A major new disability hub in England's second city will support creativity and mental health as much as traditional services, say disability charity Sense, who have designed the new TouchBase Pears centre. 

The centre offers specialist services for people with complex disabilities and facilities for the wider community, including a library and café.

It was opened by Princess Anne this week after five years of planning and anticipation.

“TouchBase Pears is a new way of delivering social care services, leading the way for the rest of the voluntary sector and beyond," said Sense Chief Executive Gill Morbey.

"With its focus not just on services, but arts and wellbeing, office space, library, café and rooted in the heart of the community, it shows Sense can work beyond the boundaries of social care."

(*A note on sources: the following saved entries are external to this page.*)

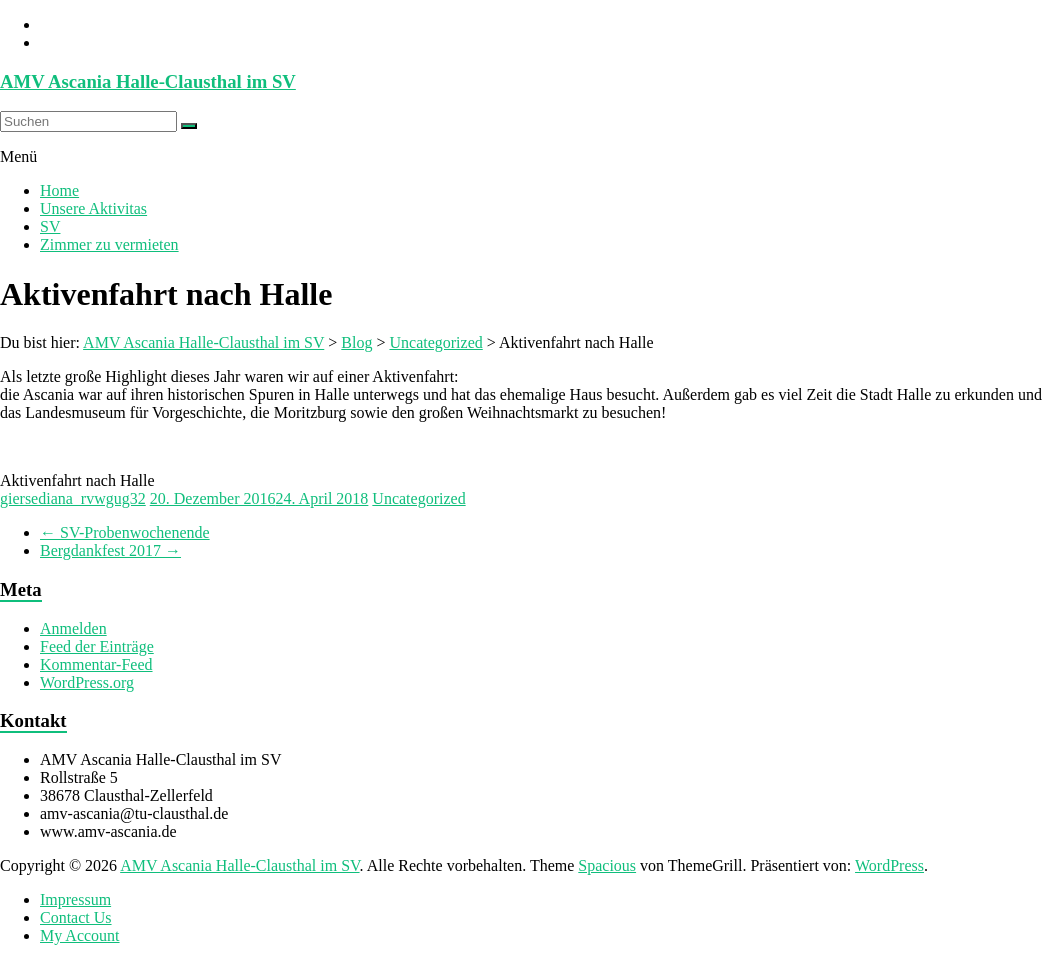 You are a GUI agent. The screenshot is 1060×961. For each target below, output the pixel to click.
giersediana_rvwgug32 (73, 498)
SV (50, 226)
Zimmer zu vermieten (109, 244)
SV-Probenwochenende (125, 532)
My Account (80, 935)
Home (59, 190)
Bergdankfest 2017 (110, 550)
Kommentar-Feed (96, 664)
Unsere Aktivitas (93, 208)
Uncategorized (418, 498)
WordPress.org (87, 682)
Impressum (75, 899)
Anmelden (73, 628)
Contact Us (76, 917)
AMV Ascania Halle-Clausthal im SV (148, 81)
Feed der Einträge (97, 646) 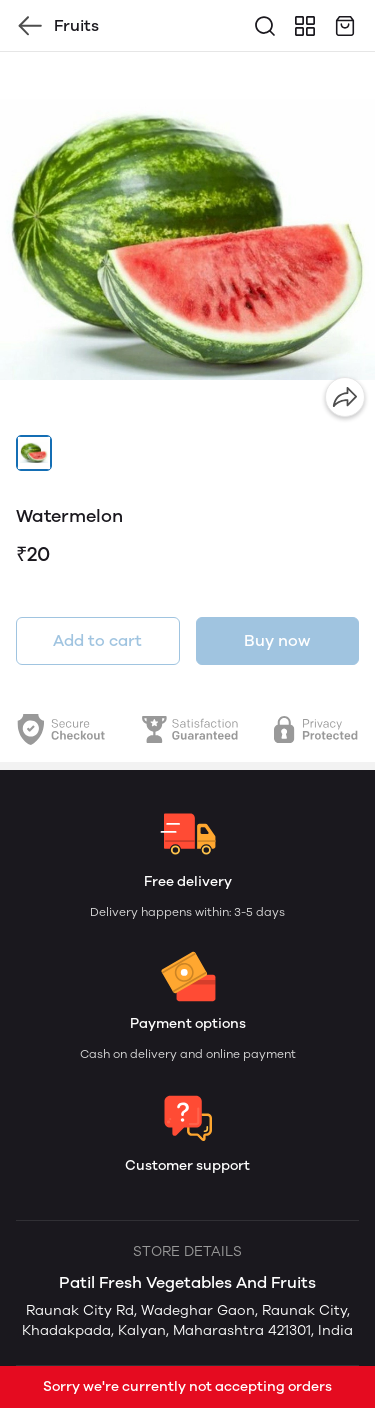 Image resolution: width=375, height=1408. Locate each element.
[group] (187, 239)
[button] (34, 453) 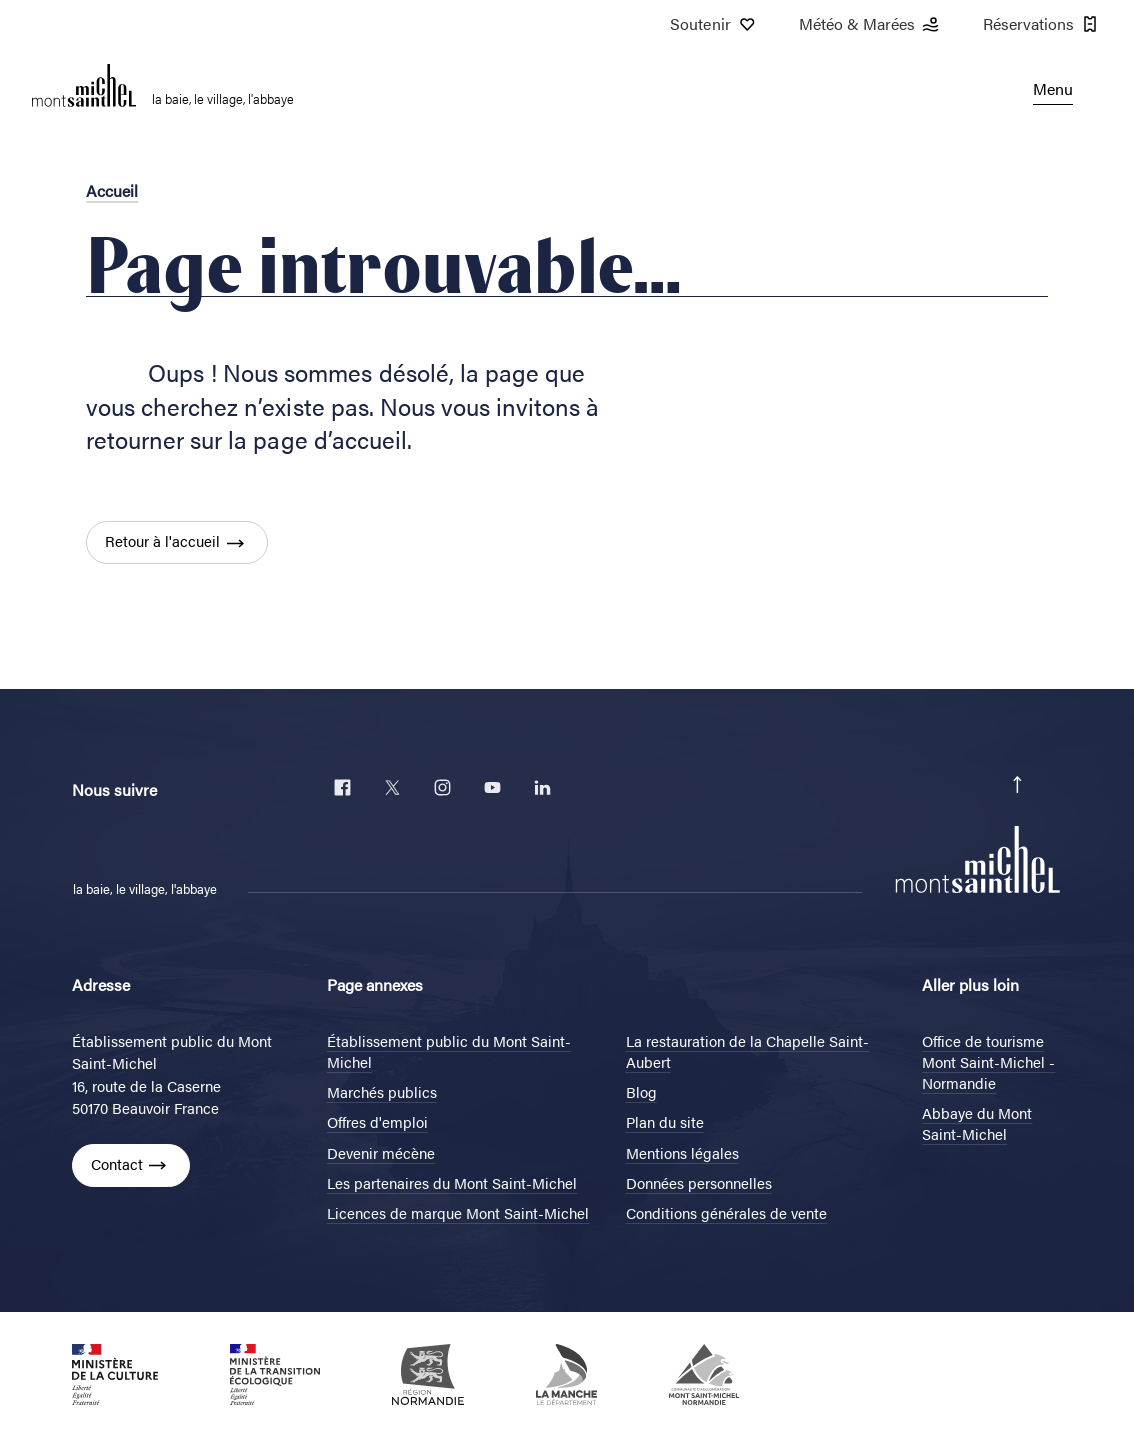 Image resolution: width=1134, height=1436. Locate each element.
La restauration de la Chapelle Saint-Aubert (748, 1051)
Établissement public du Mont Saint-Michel (449, 1051)
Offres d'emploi (377, 1121)
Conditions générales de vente (726, 1212)
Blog (641, 1091)
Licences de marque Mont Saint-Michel (458, 1212)
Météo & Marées (871, 24)
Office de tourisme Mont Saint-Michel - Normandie (988, 1061)
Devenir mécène (381, 1152)
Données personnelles (699, 1182)
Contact (117, 1163)
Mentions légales (682, 1152)
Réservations (1042, 24)
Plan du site (665, 1121)
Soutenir (714, 24)
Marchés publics (382, 1091)
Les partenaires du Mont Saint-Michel (452, 1182)
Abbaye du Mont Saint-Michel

"TouchBase Pears is bringing people together and demonstrating how integration and inclusion can work in Birmingham, but its reach and impact will be much wider.”

Rapid progress

Touch Base Pears manager Laura Benson added: "TouchBase Pears is quickly becoming an important community hub, with so much going on, including arts and sport, children’s library and a buzzing café."

The building’s fully-accessible design has been developed in consultation with children and adults with a wide range of disabilities to ensure it meets people’s needs.

Sense will use the centre to run a number of specialist services, supporting people with complex disabilities to learn new skills, build confidence, develop communication skills and take part in community-based activities.

The centre has been built with investment from trusts and foundations, including the Pears Foundation and Greater Birmingham and Solihull Local Enterprise Partnership.